I am not talking about the third week of school nastiness that the boys always bring home, this year appearing in the form of a fever/cough/cold combination that wipes you out for a couple of days. I am still battling the tail end of that one.
Instead, I am happy to report that I have FINALLY recovered from what I will refer to as DDD, or diarrheal dialogue disorder. I have not yet sought professional help for my disorder, which often goes undetected. It was David who made me realize that I was suffering in the first place.
Strike that. Actually, I felt fine and it was David who was suffering.
When David gets nervous as he was the first two weeks of school, he gets very quiet.
Apparently, I have the opposite problem.
All my maternal, protective instincts these first weeks of school have come spilling, pouring, tumbling out in the form of reassurances, questions, and then answers and then more questions about David's day as we wait each morning for the bus.

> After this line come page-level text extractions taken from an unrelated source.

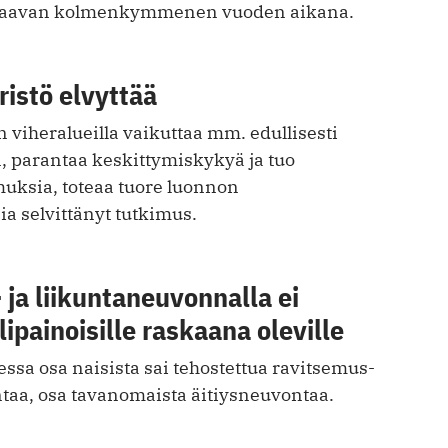
raavan kolmenkymmenen vuoden aikana.
istö elvyttää
viheralueilla vaikuttaa mm. edullisesti
 parantaa keskittymiskykyä ja tuo
ksia, toteaa tuore luonnon
a selvittänyt tutkimus.
ja liikuntaneuvonnalla ei
lipainoisille raskaana oleville
ssa osa naisista sai tehostettua ravitsemus-
ntaa, osa tavanomaista äitiysneuvontaa.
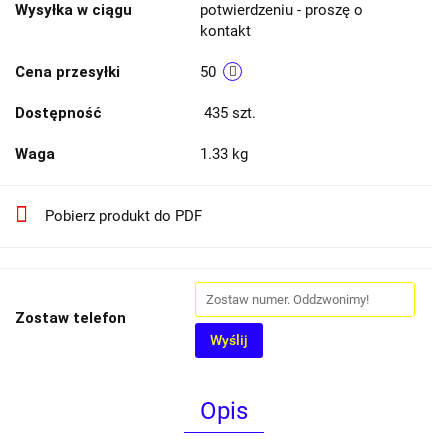
Wysyłka w ciągu
potwierdzeniu - proszę o
kontakt
Cena przesyłki
50
Dostępność
435
szt.
Waga
1.33 kg
Pobierz produkt do PDF
Zostaw telefon
Wyślij
Opis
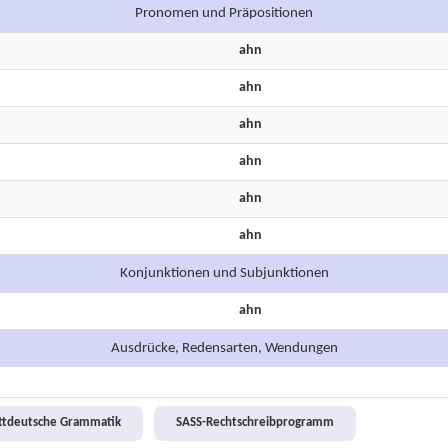
Pronomen und Präpositionen
ahn
ahn
ahn
ahn
ahn
ahn
Konjunktionen und Subjunktionen
ahn
Ausdrücke, Redensarten, Wendungen
attdeutsche Grammatik
SASS-Rechtschreibprogramm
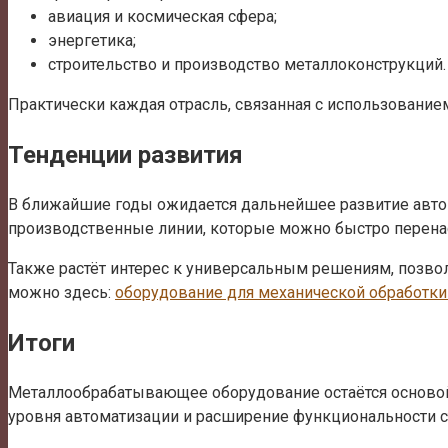
авиация и космическая сфера;
энергетика;
строительство и производство металлоконструкций.
Практически каждая отрасль, связанная с использование
Тенденции развития
В ближайшие годы ожидается дальнейшее развитие авто
производственные линии, которые можно быстро перенас
Также растёт интерес к универсальным решениям, позвол
можно здесь:
оборудование для механической обработки
Итоги
Металлообрабатывающее оборудование остаётся основой
уровня автоматизации и расширение функциональности с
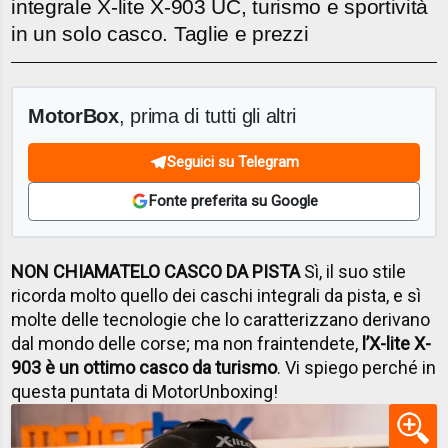
integrale X-lite X-903 UC, turismo e sportività
in un solo casco. Taglie e prezzi
MotorBox
, prima di tutti gli altri
Seguici su Telegram
Fonte preferita su Google
NON CHIAMATELO CASCO DA PISTA
Sì, il suo stile
ricorda molto quello dei caschi integrali da pista, e sì
molte delle tecnologie che lo caratterizzano derivano
dal mondo delle corse; ma non fraintendete,
l’X-lite X-
903 è un ottimo casco da turismo
. Vi spiego perché in
questa puntata di MotorUnboxing!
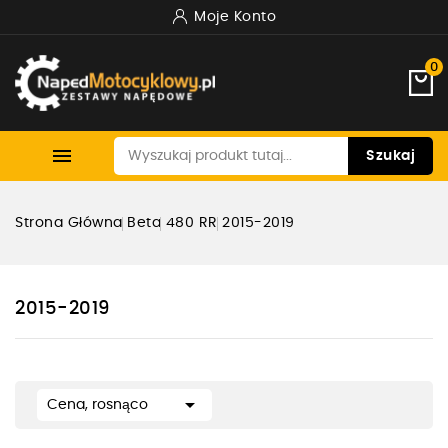
Moje Konto
0

Szukaj
Strona Główna
Beta
480 RR
2015-2019
2015-2019

Cena, rosnąco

You are going to have a great day at school today. Do you know what specials you have today? You must not have PE because you had PE yesterday. Could it be library day today? Is it check-out day? Who do you sit next to in the lunch room? Doyoulikeridingthebus?Yourbusdriverisnice,isn'the?OhlookIseeabutterflydoyouseethebutterflytoowhatdoyouwanttodowhenyougethomefromschooldontforgettogiveyournotebookbacktotheteacher.

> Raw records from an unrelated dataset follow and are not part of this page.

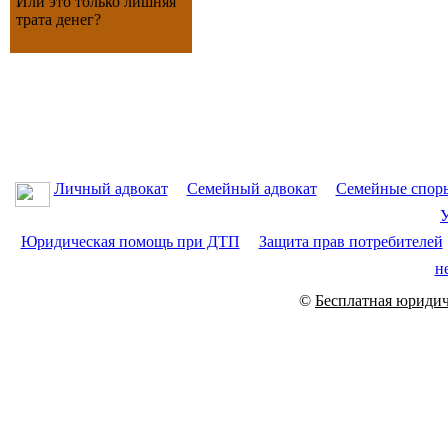
Или это только лишняя
трата денег?
Личный адвокат
Семейный адвокат
Семейные спор
У
Юридическая помощь при ДТП
Защита прав потребителей
н
©
Бесплатная юридич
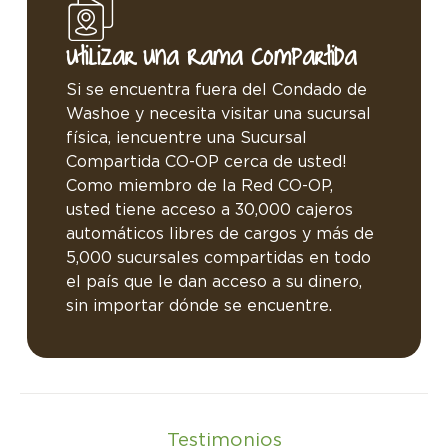
Utilizar Una Rama Compartida
Si se encuentra fuera del Condado de
Washoe y necesita visitar una sucursal
física, ¡encuentre una Sucursal
Compartida CO-OP cerca de usted!
Como miembro de la Red CO-OP,
usted tiene acceso a 30,000 cajeros
automáticos libres de cargos y más de
5,000 sucursales compartidas en todo
el país que le dan acceso a su dinero,
sin importar dónde se encuentre.
Testimonios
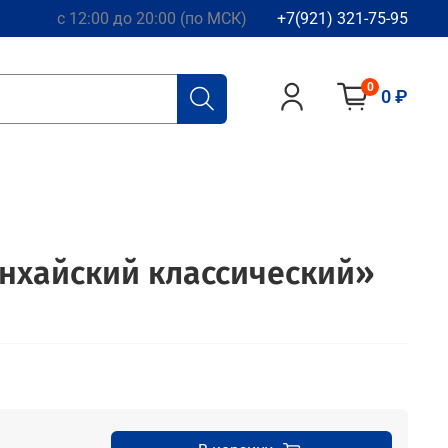
с 12:00 до 20:00 (по МСК)
+7(921) 321-75-95
0
0 ₽
нхайский классический»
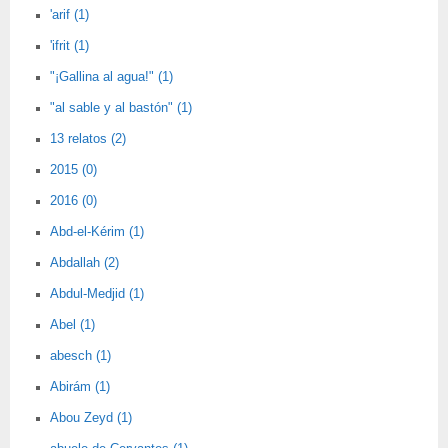
'arif (1)
'ifrit (1)
"¡Gallina al agua!" (1)
"al sable y al bastón" (1)
13 relatos (2)
2015 (0)
2016 (0)
Abd-el-Kérim (1)
Abdallah (2)
Abdul-Medjid (1)
Abel (1)
abesch (1)
Abirám (1)
Abou Zeyd (1)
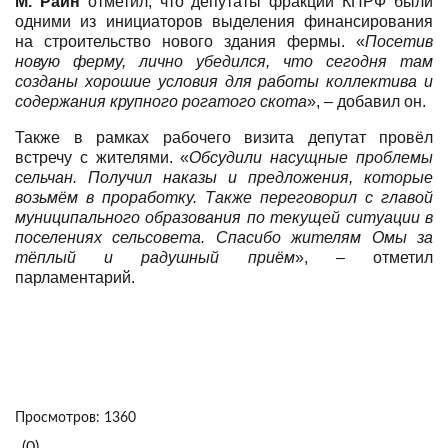
М. Райн
отметил, что депутаты фракции КПРФ были
одними из инициаторов выделения финансирования
на строительство нового здания фермы. «
Посетив
новую ферму, лично убедился, что сегодня там
созданы хорошие условия для работы коллектива и
содержания крупного рогатого скота
», – добавил он.
Также в рамках рабочего визита депутат провёл
встречу с жителями. «
Обсудили насущные проблемы
сельчан. Получил наказы и предложения, которые
возьмём в проработку. Также переговорил с главой
муниципального образования по текущей ситуации в
поселениях сельсовета. Спасибо жителям Омы за
тёплый и радушный приëм
», – отметил
парламентарий.
Просмотров: 1360
(0)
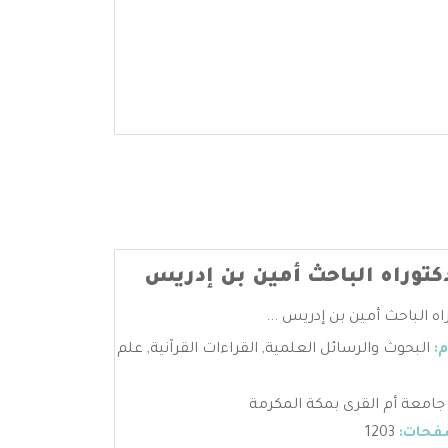
كتوراه الباحث أمين بن إدريس
اه الباحث أمين بن إدريس ...
:
البحوث والرسائل العلمية
,
القراءات القرآنية
,
علم
جامعة أم القرى بمكة المكرمة
فحات:
1203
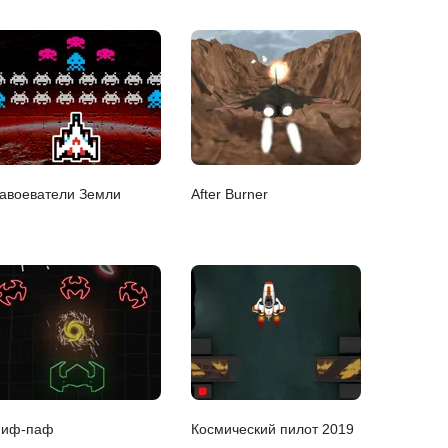
авоеватели Земли
After Burner
иф-паф
Космический пилот 2019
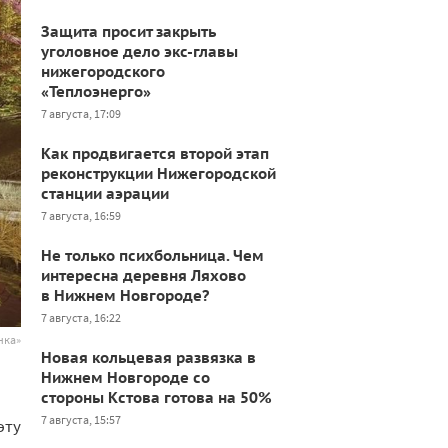
Защита просит закрыть
уголовное дело экс-главы
нижегородского
«Теплоэнерго»
7 августа, 17:09
Как продвигается второй этап
реконструкции Нижегородской
станции аэрации
7 августа, 16:59
Не только психбольница. Чем
интересна деревня Ляхово
в Нижнем Новгороде?
7 августа, 16:22
нка»
Новая кольцевая развязка в
Нижнем Новгороде со
стороны Кстова готова на 50%
7 августа, 15:57
 эту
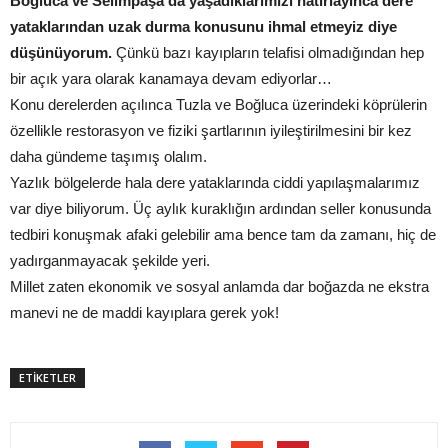
Boğluca ve Selimpaşa'da yaşadıklarımızı hatırlayınca dere
yataklarından uzak durma konusunu ihmal etmeyiz diye
düşünüyorum.
Çünkü bazı kayıpların telafisi olmadığından hep
bir açık yara olarak kanamaya devam ediyorlar…
Konu derelerden açılınca Tuzla ve Boğluca üzerindeki köprülerin
özellikle restorasyon ve fiziki şartlarının iyileştirilmesini bir kez
daha gündeme taşımış olalım.
Yazlık bölgelerde hala dere yataklarında ciddi yapılaşmalarımız
var diye biliyorum. Üç aylık kuraklığın ardından seller konusunda
tedbiri konuşmak afaki gelebilir ama bence tam da zamanı, hiç de
yadırganmayacak şekilde yeri.
Millet zaten ekonomik ve sosyal anlamda dar boğazda ne ekstra
manevi ne de maddi kayıplara gerek yok!
ETİKETLER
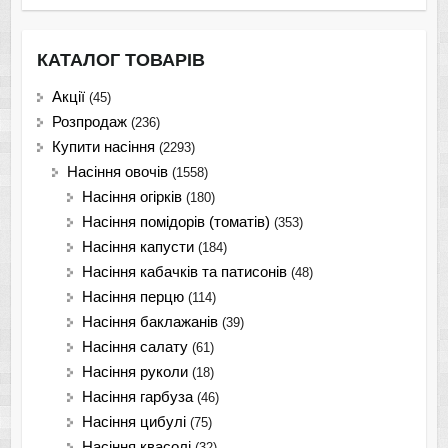
КАТАЛОГ ТОВАРІВ
Акції
(45)
Розпродаж
(236)
Купити насіння
(2293)
Насіння овочів
(1558)
Насіння огірків
(180)
Насіння помідорів (томатів)
(353)
Насіння капусти
(184)
Насіння кабачків та патисонів
(48)
Насіння перцю
(114)
Насіння баклажанів
(39)
Насіння салату
(61)
Насіння руколи
(18)
Насіння гарбуза
(46)
Насіння цибулі
(75)
Насіння квасолі
(32)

Keep in mind that not too long ago, David was a non-verbal child. I wasn't even really expecting him to answer any of questions; I simply felt better having asked them.
But, I did not consider how my verbal assault was making David feel.

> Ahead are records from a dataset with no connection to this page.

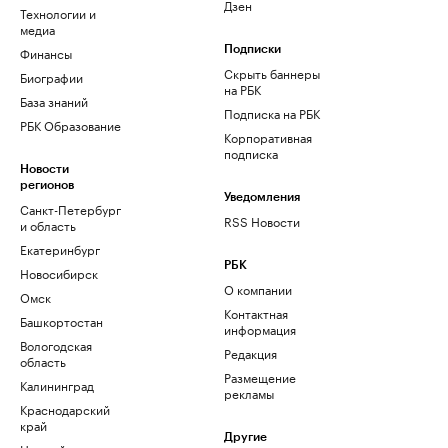
Дзен
Технологии и
медиа
Финансы
Подписки
Скрыть баннеры
Биографии
на РБК
База знаний
Подписка на РБК
РБК Образование
Корпоративная
подписка
Новости
регионов
Уведомления
Санкт-Петербург
RSS Новости
и область
Екатеринбург
РБК
Новосибирск
О компании
Омск
Контактная
Башкортостан
информация
Вологодская
Редакция
область
Размещение
Калининград
рекламы
Краснодарский
край
Другие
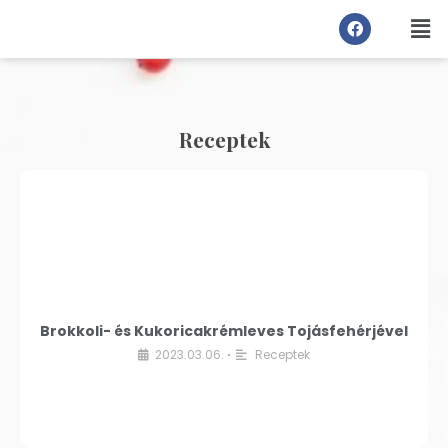
Receptek
Brokkoli- és Kukoricakrémleves Tojásfehérjével
2023.03.06.
Receptek
•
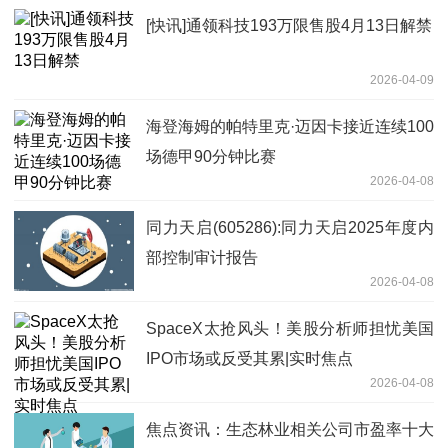
[快讯]通领科技193万限售股4月13日解禁
2026-04-09
海登海姆的帕特里克·迈因卡接近连续100
场德甲90分钟比赛
2026-04-08
同力天启(605286):同力天启2025年度内
部控制审计报告
2026-04-08
SpaceX太抢风头！美股分析师担忧美国
IPO市场或反受其累|实时焦点
2026-04-08
焦点资讯：生态林业相关公司市盈率十大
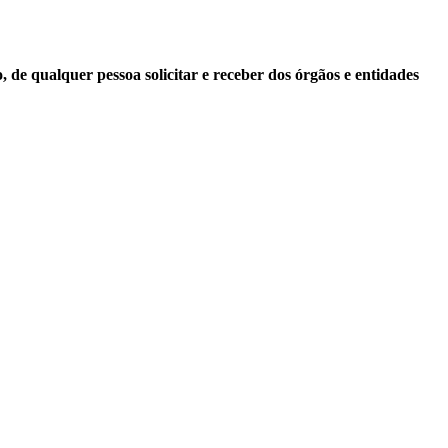
 de qualquer pessoa solicitar e receber dos órgãos e entidades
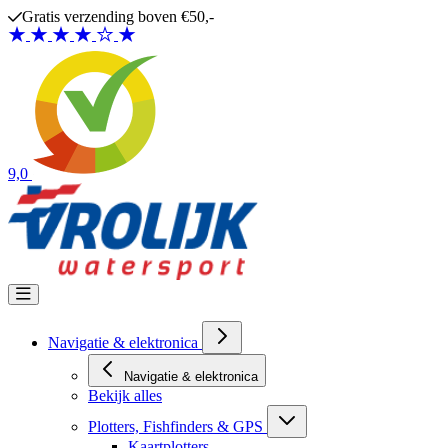
Ga naar de inhoud
Gratis verzending boven €50,-
9,0
Navigatie & elektronica
Navigatie & elektronica
Bekijk alles
Plotters, Fishfinders & GPS
Kaartplotters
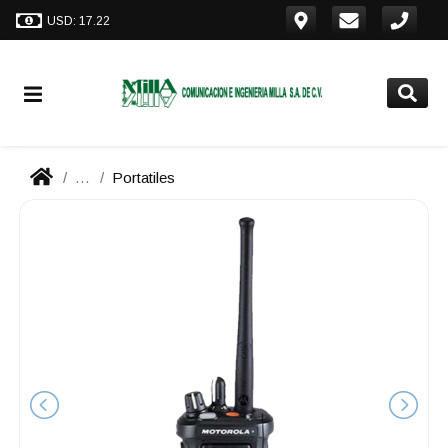
USD: 17.22
...
Portatiles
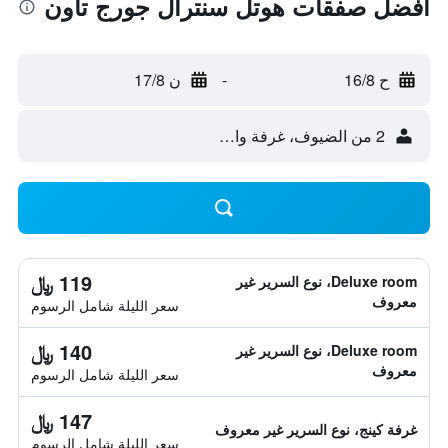
أفضل صفقات هوتل سنترال جورج تاون
ح 16/8
-
ن 17/8
2 من الضيوف، غرفة واحدة
119 ﷼
Deluxe room، نوع السرير غير
معروف
سعر الليلة شامل الرسوم
140 ﷼
Deluxe room، نوع السرير غير
معروف
سعر الليلة شامل الرسوم
147 ﷼
غرفة كينج، نوع السرير غير معروف
سعر الليلة شامل الرسوم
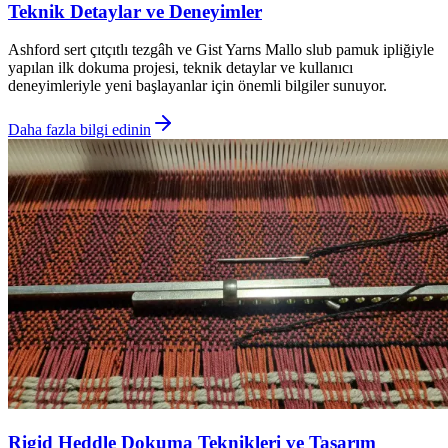
Teknik Detaylar ve Deneyimler
Ashford sert çıtçıtlı tezgâh ve Gist Yarns Mallo slub pamuk ipliğiyle
yapılan ilk dokuma projesi, teknik detaylar ve kullanıcı
deneyimleriyle yeni başlayanlar için önemli bilgiler sunuyor.
Daha fazla bilgi edinin
Rigid Heddle Dokuma Teknikleri ve Tasarım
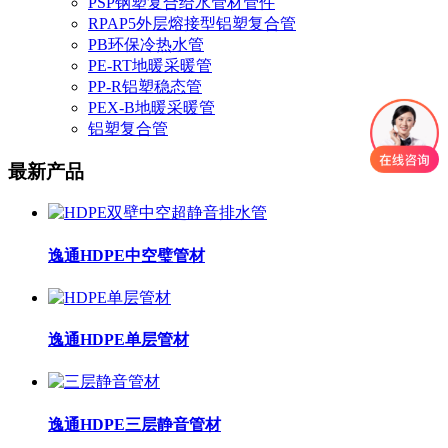
PSP钢塑复合给水管材管件
RPAP5外层熔接型铝塑复合管
PB环保冷热水管
PE-RT地暖采暖管
PP-R铝塑稳态管
PEX-B地暖采暖管
铝塑复合管
最新产品
逸通HDPE中空璧管材
逸通HDPE单层管材
逸通HDPE三层静音管材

And David, poor David actually has that talent that so many of us grown people lack--the ability to be still. He wanted to be still, to be quiet and just sit.
Unlike me, David does not always feel it necessary to fill time--talking, or reading, or checking e-mail and Facebook while sipping a cup of coffee or all of the above at the same time. He was perfectly happy to wait and maybe listen to the bird in the oak tree in the front yard, but then there is this woman (yours truly) who simply would not shut up.
Toward the end of the first week of school, we were waiting for the bus. I was standing at the screen door, and David was sitting on the staircase, head down. And then, without lifting his head from the carpet of the stairs, his raised his eyes to meet mine, lifted his right hand, palm out and said to me in a barely audible whisper, "stop talking Mom-mom.”
I guess the first step is recognizing that you have a problem.